Que ceux qui ne voient dans l'homme que de la matière, qui méconnaissent sa nature immortelle , subordonnent à cette même matière toutes nos facultés morales et intelligentes , qu'ils matérialisent notre intelligence et la fassent dépendre de l'organisation plus ou moins parfaite du cerveau ; ces hommes sont conséquens à leurs doctrines ; mais ce n'est pas à nous qu'il appartient de les combattre. Ces hautes et difficiles questions se débattent ailleurs beaucoup plus habilement que nous ne pourrions le faire ; pour nous, hommes d'enseignement et d'application, doit-on s'attendre à nous voir improviser un rôle qui n'est pas le nôtre, que nous n'avons pas choisi, et que d'autres que nous remplissent avec honneur ?

Nous dirons donc aux matérialistes : « Avant de discuter avec nous, commencez par vous mesurer avec les spiritualistes, vos véritables adversaires ; commencez par établir votre système sur une base triomphante, par convertir le genre humain à vos désolantes doctrines, par déshériter l'âme humaine de ses hautes et célestes destinées ! alors vous vous étonnerez, avec raison, de notre résistance ; vous aurez le droit de vous indigner de notre entêtement à soutenir l'égalité des intelligences ; mais l'abus de croire à l'immortalité de l'âme, à sa nature distincte de la matière, ne pouvant sitôt se corriger, vos doctrinaires eux-mêmes y auront perdu leurs peines; souffrez que nous gardions nos opinions, et vous les vôtres. »

Voilà ce que nous pourrions dire aux matérialistes; mais aux spiritualistes, notre langage serait différent. Peut-être avons-nous quelque droit de les taxer d'inconséquence à leurs propres doctrines.

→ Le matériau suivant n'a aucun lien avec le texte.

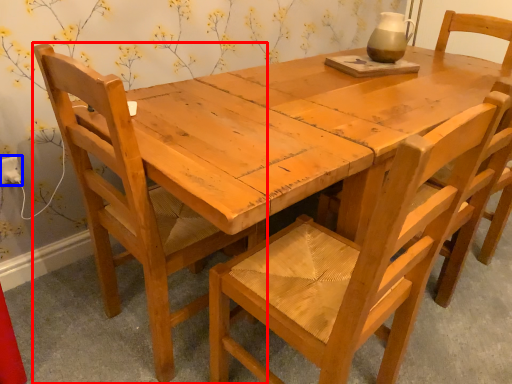 Question: Which of the following is the closest to the observer, chair (highlighted by a red box) or electric outlet (highlighted by a blue box)?

Choices:
 (A) chair
 (B) electric outlet

Answer: (A) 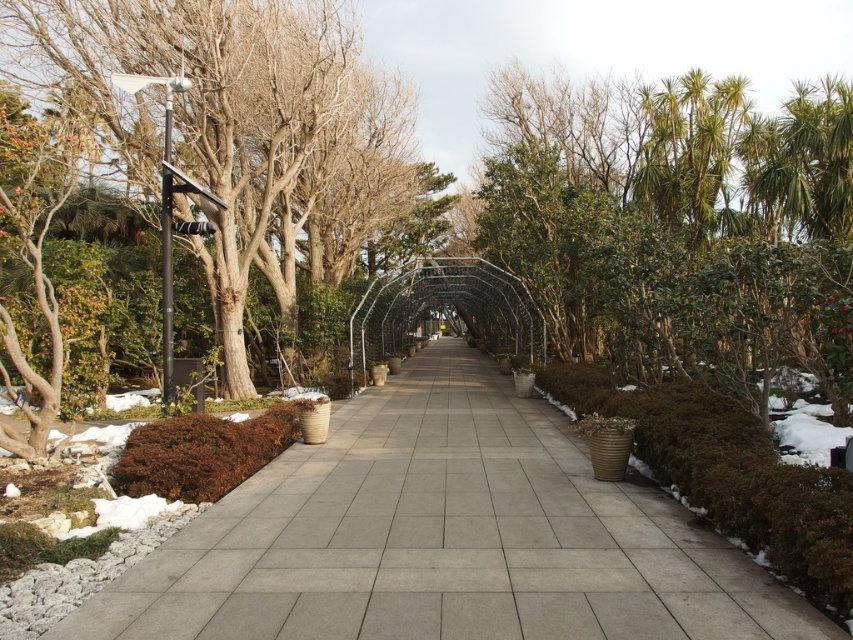 You are standing on the gray concrete pavement at center and want to walk towards the brown bark tree at left. Is the tree in front of or behind you?

The brown bark tree at left is behind you because the gray concrete pavement at center is closer to the viewer than the brown bark tree at left, meaning you are facing away from the tree.

You are standing on the brown matte bush at lower left and want to step onto the gray concrete pavement at center. In which direction should you move?

You should move to the right to reach the gray concrete pavement at center since it is located to the right of the brown matte bush at lower left.

You are a landscape architect designing a garden and want to place a small statue between the green leafy tree at center and the brown matte bush at lower left. Which object should the statue be closer to if you want it to appear balanced in height with both?

The statue should be placed closer to the brown matte bush at lower left because the green leafy tree at center is much taller, so positioning it nearer to the shorter bush will create a balanced visual height between the two objects. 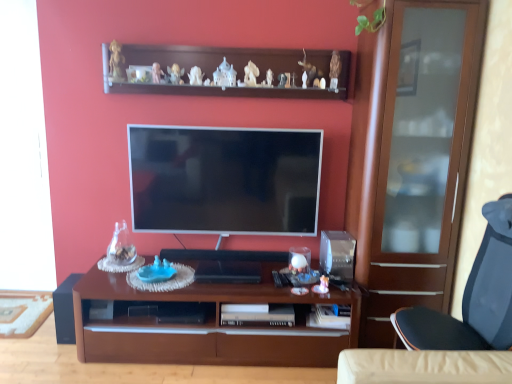 The image size is (512, 384). Identify the location of free space that is to the left of black matte speaker at lower left. (35, 336). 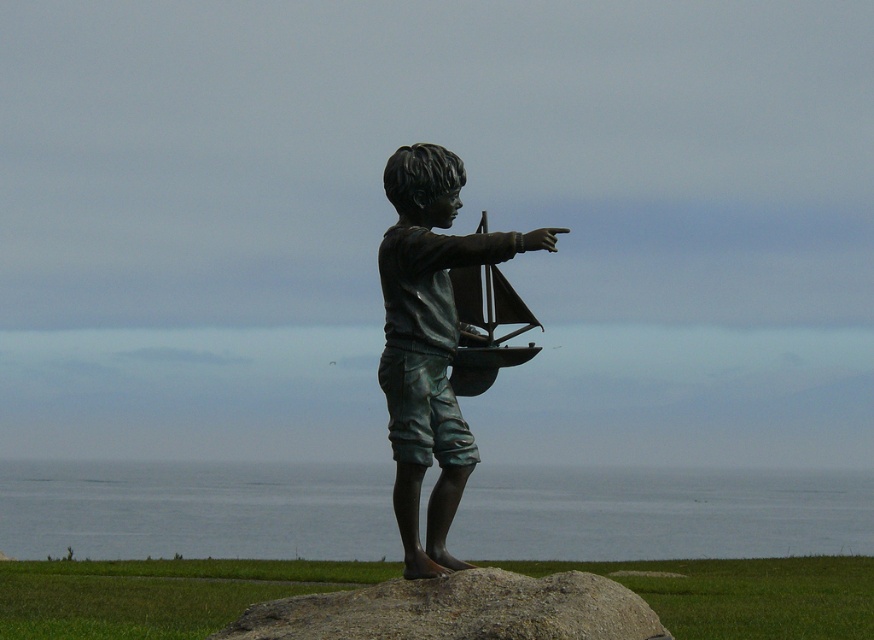 You are a photographer standing at the edge of the grassy area near the bronze statue of a young boy. You want to capture a photo that includes both the statue and the gray water at lower center. Based on their positions, where should you position yourself to ensure both elements are in the frame?

To include both the bronze statue of a young boy and the gray water at lower center in your photo, you should position yourself at the edge of the grassy area near the statue, ensuring the camera is aimed towards the lower center direction where the gray water is located at point (x=196, y=509). This placement will capture both the statue and the water in the frame.

You are a visitor at the statue and want to take a photo that shows both the bronze statue of boy pointing at center and the gray granite rock at center. Which object should you focus on first to ensure both are in frame?

The bronze statue of boy pointing at center is taller than the gray granite rock at center, so you should focus on the bronze statue of boy pointing at center first to ensure both are in frame. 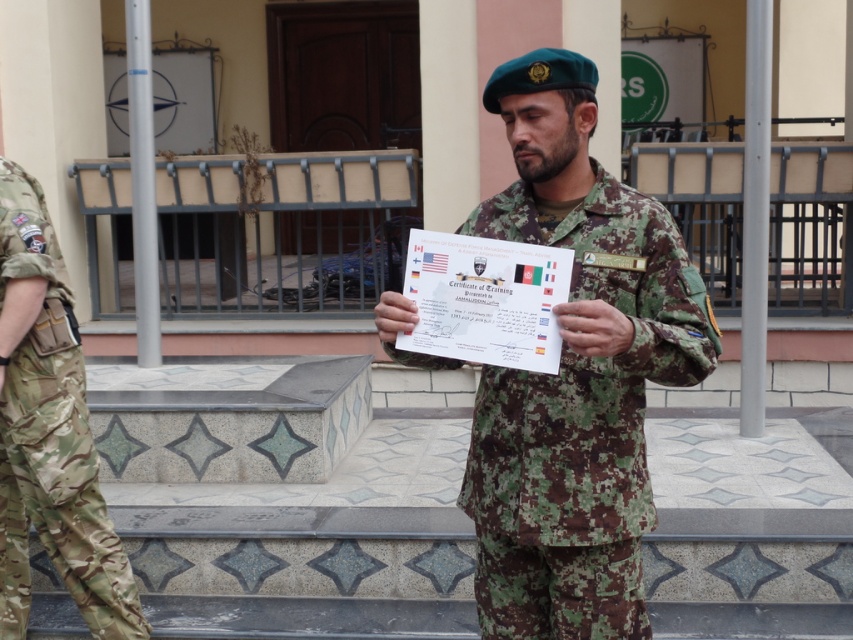 Question: Is camouflage uniform at center positioned behind camouflage fabric pants at left?

Choices:
 (A) no
 (B) yes

Answer: (A)

Question: Is camouflage uniform at center below camouflage fabric pants at left?

Choices:
 (A) yes
 (B) no

Answer: (B)

Question: Which point appears farthest from the camera in this image?

Choices:
 (A) (70, 304)
 (B) (592, 122)

Answer: (A)

Question: Can you confirm if camouflage uniform at center is positioned below camouflage fabric pants at left?

Choices:
 (A) yes
 (B) no

Answer: (B)

Question: Which of the following is the farthest from the observer?

Choices:
 (A) camouflage fabric pants at left
 (B) camouflage uniform at center

Answer: (A)

Question: Which object is farther from the camera taking this photo?

Choices:
 (A) camouflage uniform at center
 (B) camouflage fabric pants at left

Answer: (B) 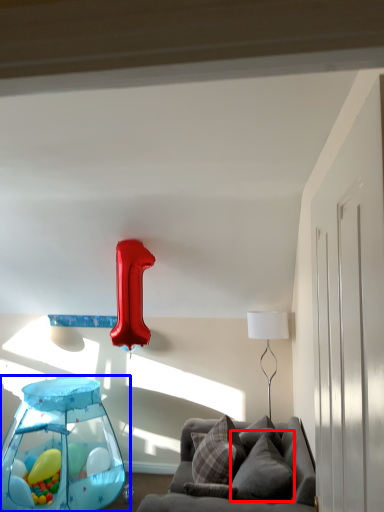 Question: Among these objects, which one is farthest to the camera, pillow (highlighted by a red box) or baby carriage (highlighted by a blue box)?

Choices:
 (A) pillow
 (B) baby carriage

Answer: (B) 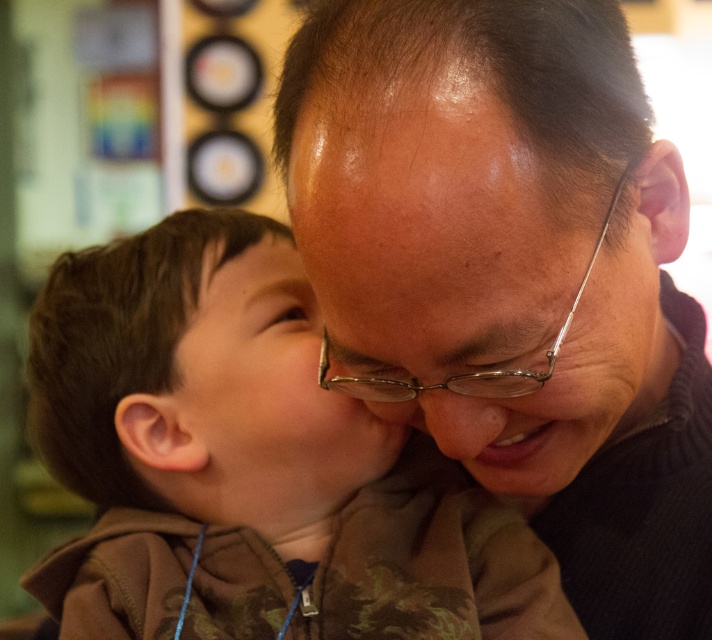 You are a photographer capturing this heartfelt moment between the father and son. You notice the brown camouflage hoodie at center and the matte skin nose at center. Which object is positioned higher in the image?

The brown camouflage hoodie at center is positioned higher than the matte skin nose at center.

In the scene where a father and son are sharing a tender kiss, there is a point marked at coordinates (471, 371). What object is located at this point?

The point at (471, 371) indicates clear plastic glasses at center.

You are a photographer capturing this heartfelt moment. You notice the brown camouflage hoodie at center and the matte skin nose at center. Which object is closer to the camera lens?

The brown camouflage hoodie at center is closer to the camera lens because the matte skin nose at center is behind it. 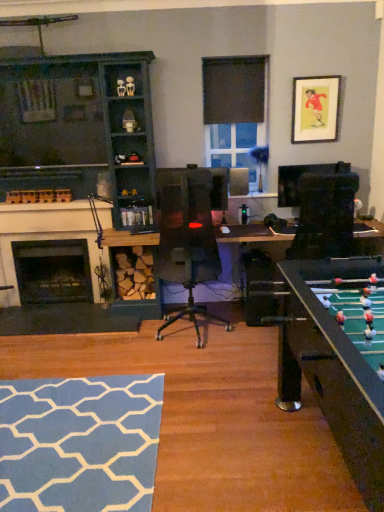 The width and height of the screenshot is (384, 512). What are the coordinates of `free point above white painted wood fireplace at left, the 1th fireplace in the front-to-back sequence (from a real-world perspective)` in the screenshot? It's located at (48, 210). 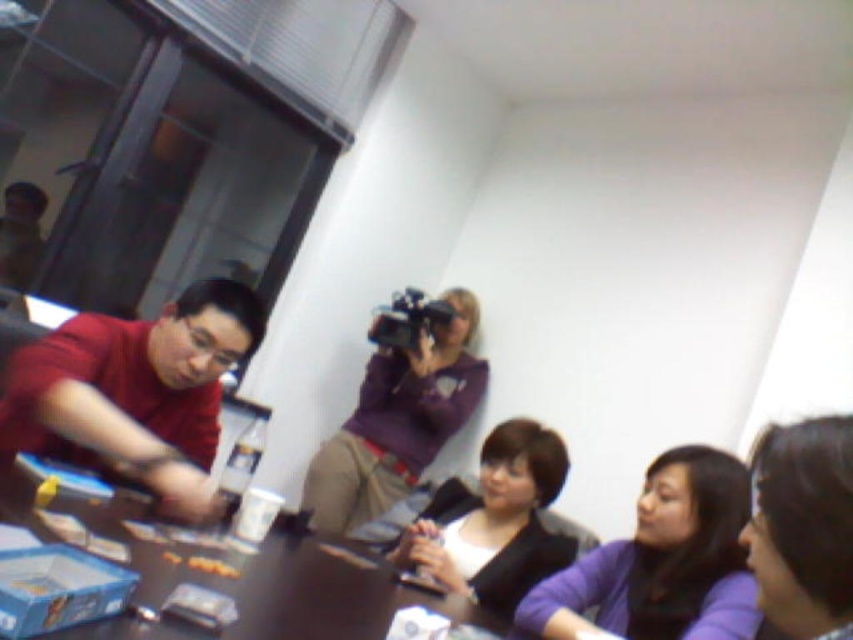 Can you confirm if purple matte shirt at lower right is taller than smooth purple shirt at lower right?

Indeed, purple matte shirt at lower right has a greater height compared to smooth purple shirt at lower right.

Does purple matte shirt at lower right appear on the right side of smooth purple shirt at lower right?

Indeed, purple matte shirt at lower right is positioned on the right side of smooth purple shirt at lower right.

The image size is (853, 640). What do you see at coordinates (663, 561) in the screenshot?
I see `purple matte shirt at lower right` at bounding box center [663, 561].

Find the location of a particular element. Image resolution: width=853 pixels, height=640 pixels. purple matte shirt at lower right is located at coordinates (663, 561).

Who is more distant from viewer, (314, 579) or (550, 572)?

Positioned behind is point (550, 572).

Can you confirm if dark brown wooden table at center is positioned above matte black jacket at center?

Indeed, dark brown wooden table at center is positioned over matte black jacket at center.

Which is in front, point (165, 586) or point (479, 602)?

Point (165, 586) is more forward.

The image size is (853, 640). What are the coordinates of `dark brown wooden table at center` in the screenshot? It's located at (235, 566).

Can you confirm if dark brown wooden table at center is wider than purple matte camera at upper center?

Correct, the width of dark brown wooden table at center exceeds that of purple matte camera at upper center.

Which of these two, dark brown wooden table at center or purple matte camera at upper center, stands shorter?

With less height is dark brown wooden table at center.

In order to click on dark brown wooden table at center in this screenshot , I will do `click(235, 566)`. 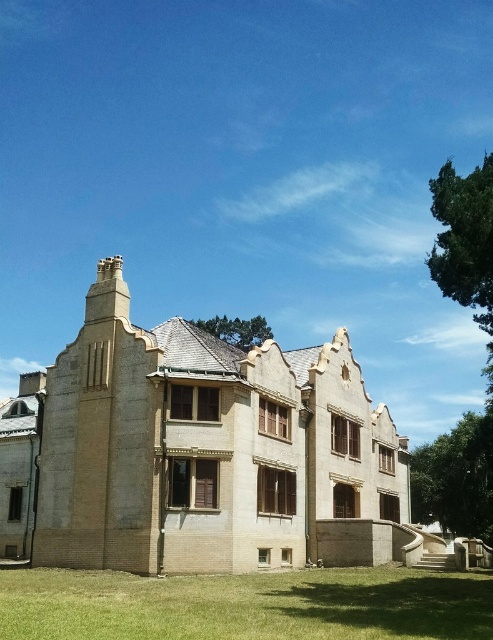 Question: Which of the following is the farthest from the observer?

Choices:
 (A) (157, 605)
 (B) (277, 502)

Answer: (B)

Question: Does beige brick mansion at center have a lesser width compared to green grass at lower center?

Choices:
 (A) yes
 (B) no

Answer: (B)

Question: Which of the following is the closest to the observer?

Choices:
 (A) green grass at lower center
 (B) beige brick mansion at center

Answer: (A)

Question: Is beige brick mansion at center thinner than green grass at lower center?

Choices:
 (A) no
 (B) yes

Answer: (A)

Question: Is the position of beige brick mansion at center more distant than that of green grass at lower center?

Choices:
 (A) no
 (B) yes

Answer: (B)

« Eh! quoi! hommes religieux » leur dirons-nous, « cette égalité de toutes les intelligences, au sortir des mains créatrices d'un Dieu juste et bon, vous répugne! L'inégalité devant lès hommes ne vous suffit point, il vous faut encore l'inégalité devant Dieu ! et vous ne voyez pas que cette pensée est un outrage à la justice éternelle ; qu'elle se trouve démentie à chacune des pages du livre divin, dépositaire de votre foi ! Philantropes vertueux, amis de l'humanité, l'inégalité des conditions et des fortunes n'est-elle point un assez grand mal ? Ne l'avez-vous pas mille fois déploré, cet injuste partage de la destinée, qui donne aux uns tous les biens, aux autres tous les maux ; qui édifie la prospérité du petit nombre sur la misère et les larmes de l'immense majorité de la race humaine? Cet état de choses n'est-il point assez déplorable , assez douloureux, ne répugne-t-il pas assez à l'humanité, à l'équité, à la raison? Faut-il le rendre irréparable ? Faut-il en faire une loi immuable de la destinée humaine, établie pour chaque homme dès le ventre de sa mère ? L'aristocratie, née de la force, de la fortune et du hasard, ne suffit-elle pas ? Faut-il y ajouter encore l'aristocratie de l'intelligence, la plus offensante de toutes ; car toutes les autres ne font remonter leur origine qu'aux conventions sociales ; elle seule, se dit fièrement fille de la nature et de la nécessité. Comment se soustraire à un joug ainsi légitimé  à un joug qui s'appuie sur Dieu et la nature ?»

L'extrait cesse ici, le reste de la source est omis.